◆ **AIM OF THE EXERCISE**: From the listing below, give again exactly the lines from the line with "Describe the element at coordinates (90, 116)" to the line with "Describe the element at coordinates (418, 1984)", ends included, without any pictures.

(Beginning of INPUT RECORDS)

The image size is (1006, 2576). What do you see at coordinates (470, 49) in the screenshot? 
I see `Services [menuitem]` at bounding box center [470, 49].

(End of INPUT RECORDS)
(Beginning of INPUT RECORDS)

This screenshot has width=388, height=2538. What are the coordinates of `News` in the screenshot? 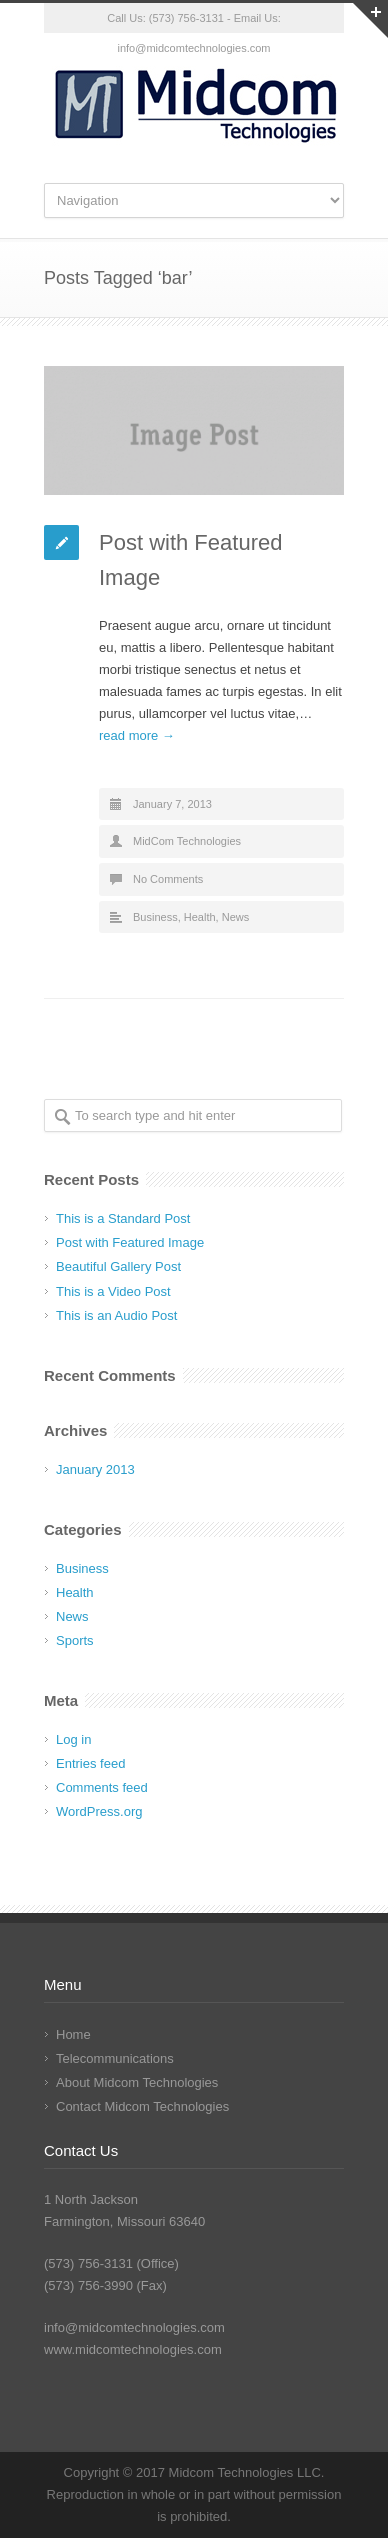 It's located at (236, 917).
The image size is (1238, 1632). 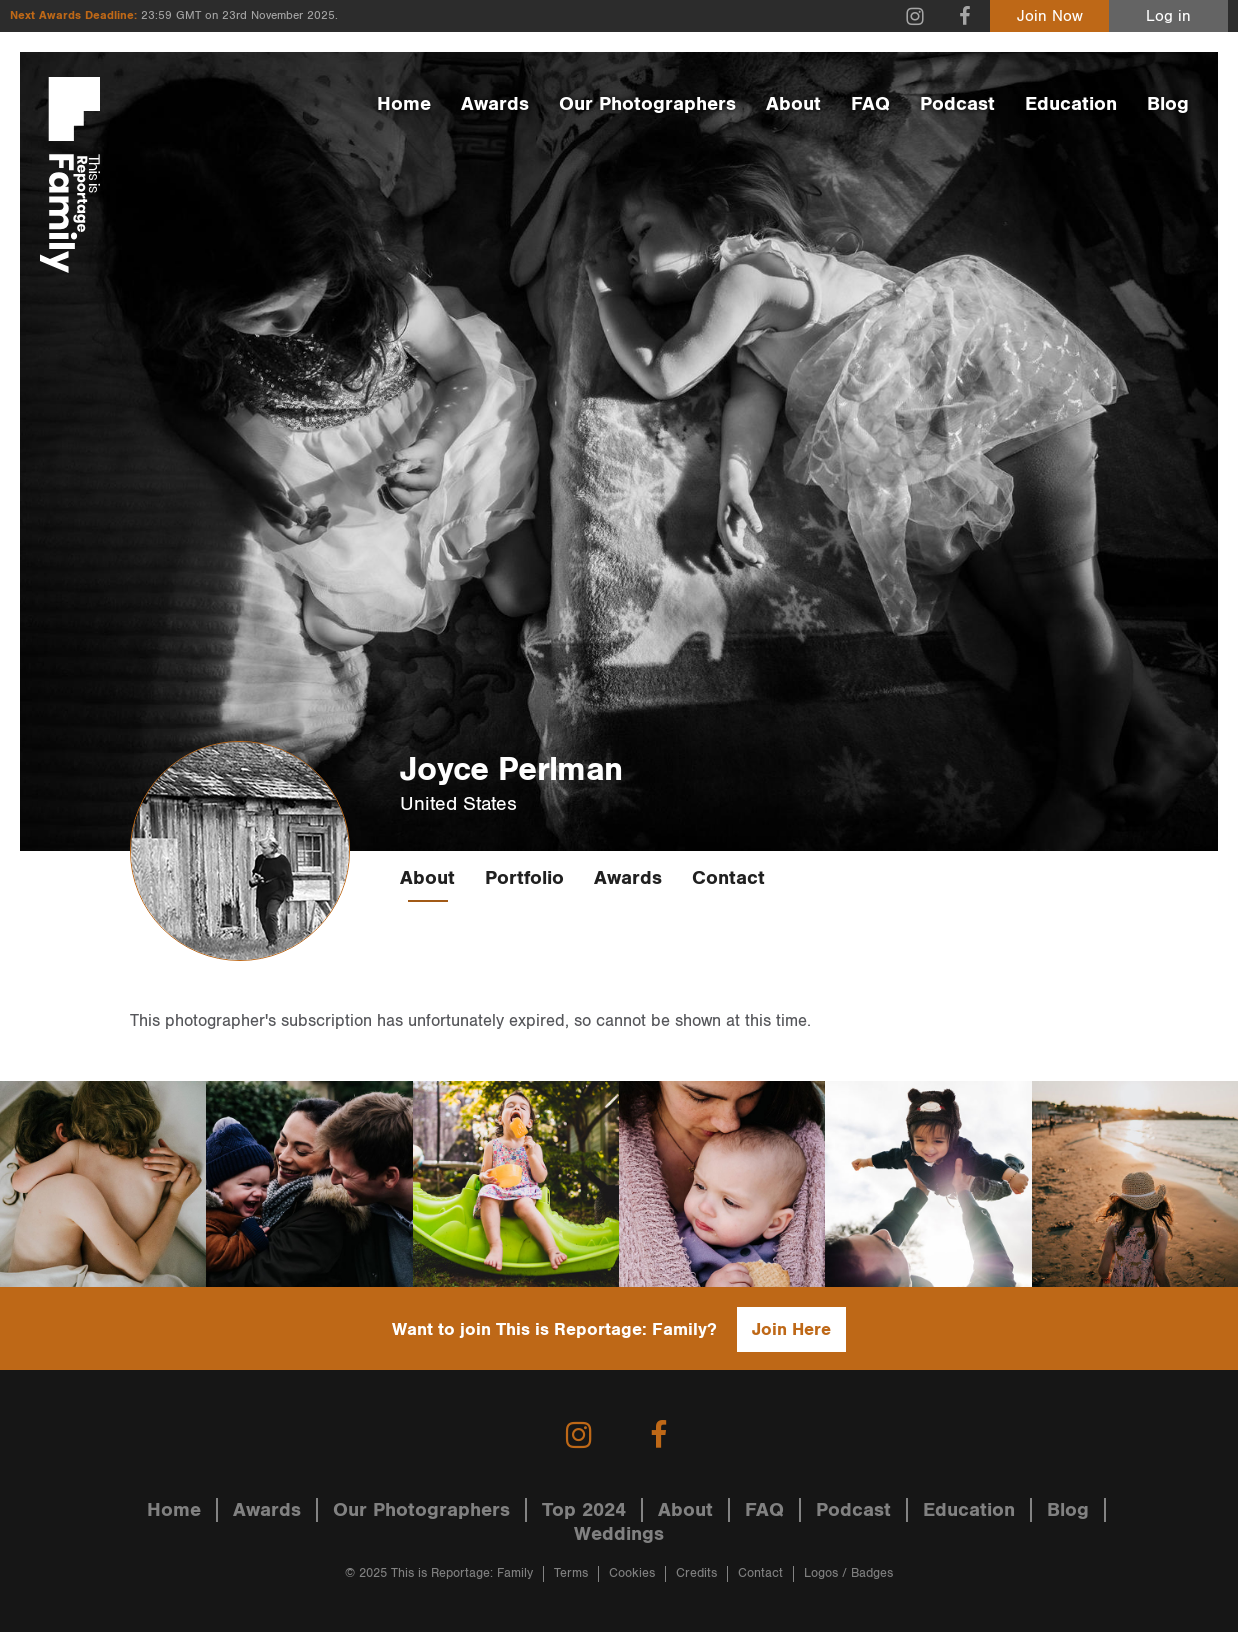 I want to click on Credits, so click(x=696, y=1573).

(End of INPUT RECORDS)
(Beginning of INPUT RECORDS)

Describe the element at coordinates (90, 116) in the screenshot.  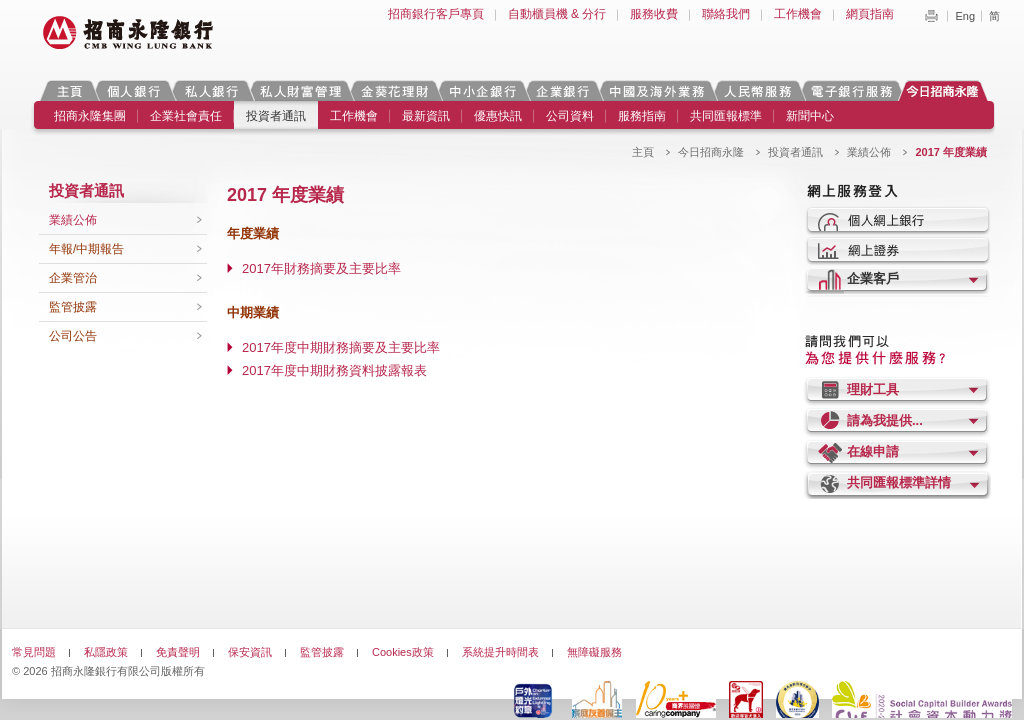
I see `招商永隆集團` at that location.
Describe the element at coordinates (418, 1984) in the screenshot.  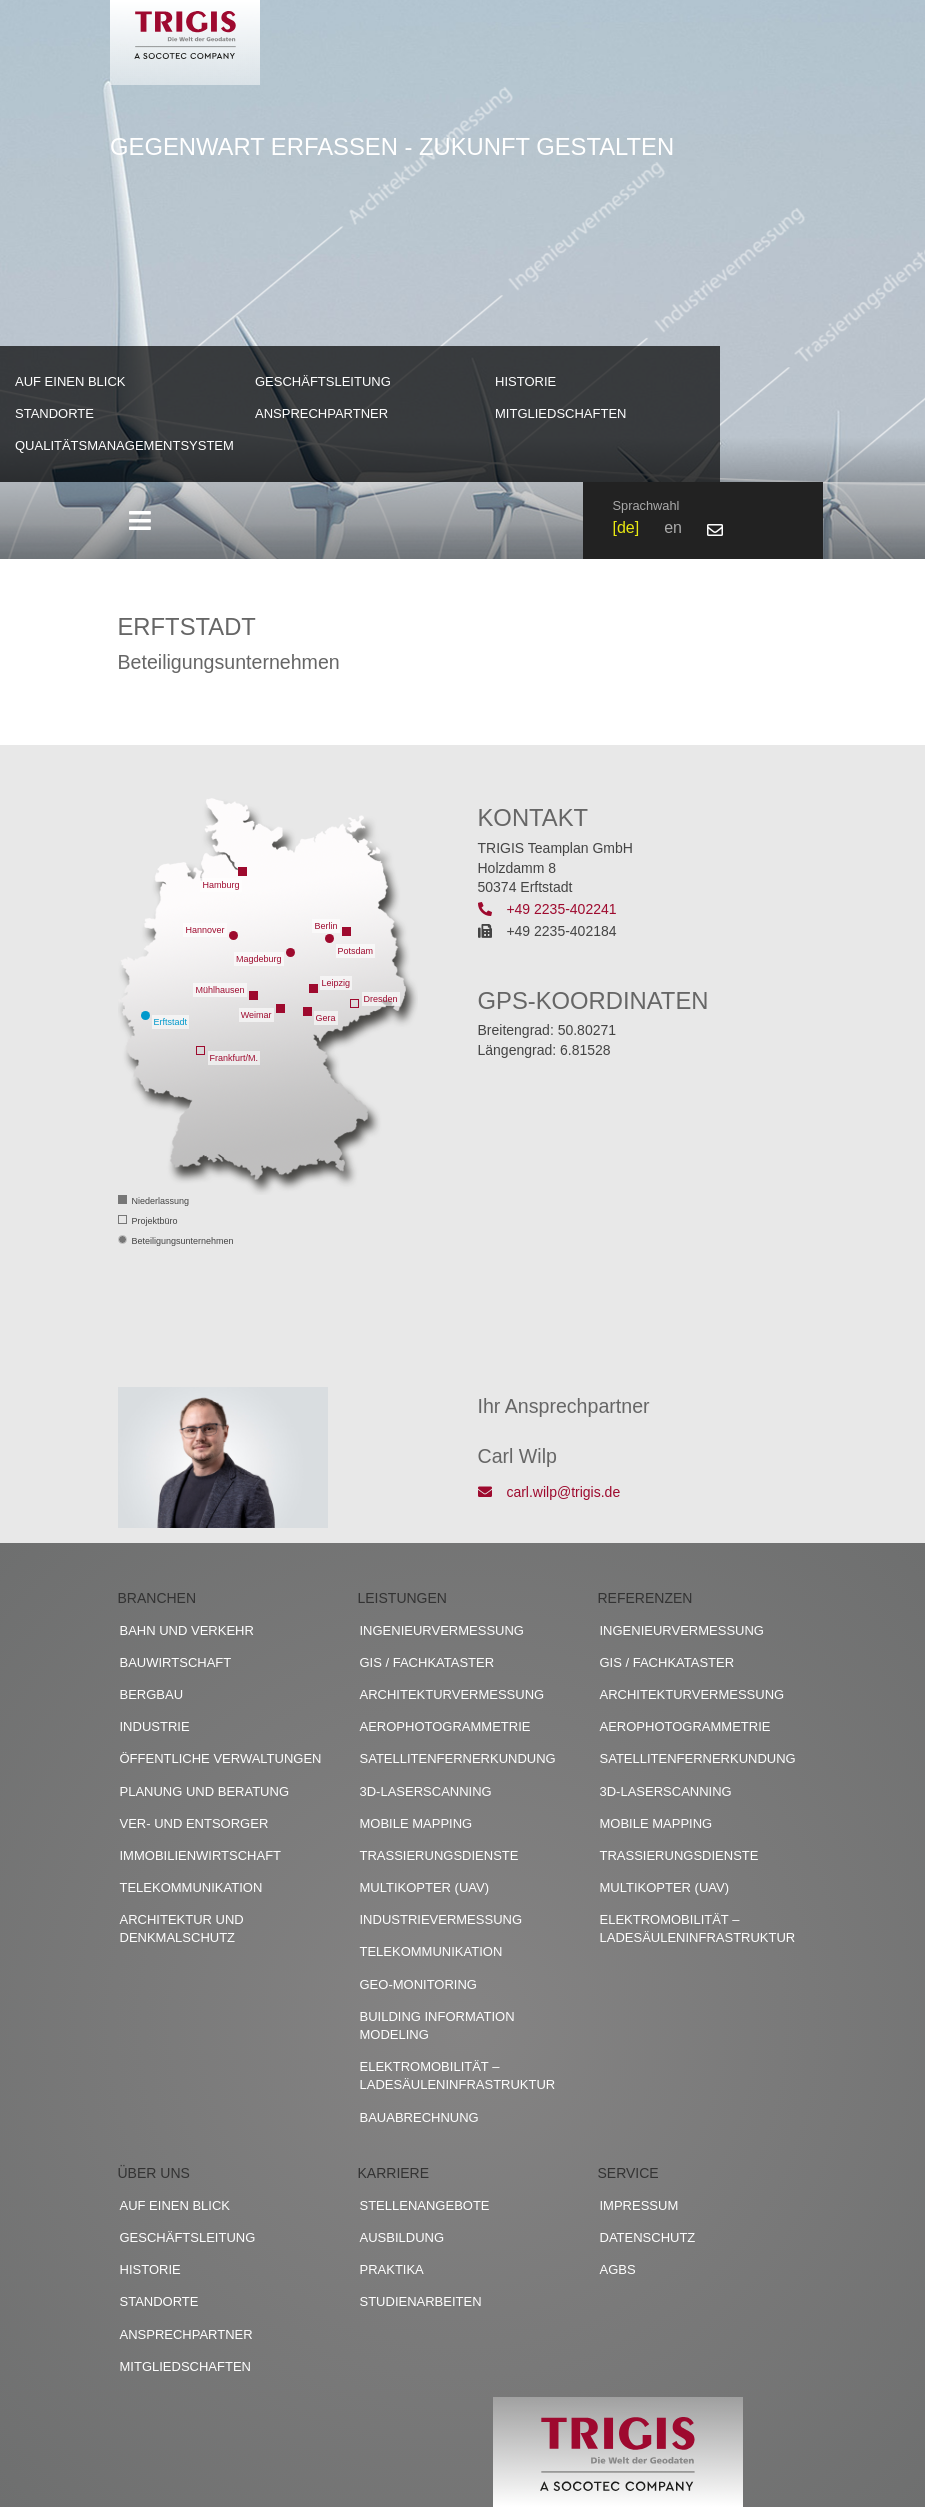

(End of INPUT RECORDS)

◆ **ANSWER TO THE EXERCISE**:
Describe the element at coordinates (90, 116) in the screenshot.  
I see `招商永隆集團` at that location.
Describe the element at coordinates (418, 1984) in the screenshot.  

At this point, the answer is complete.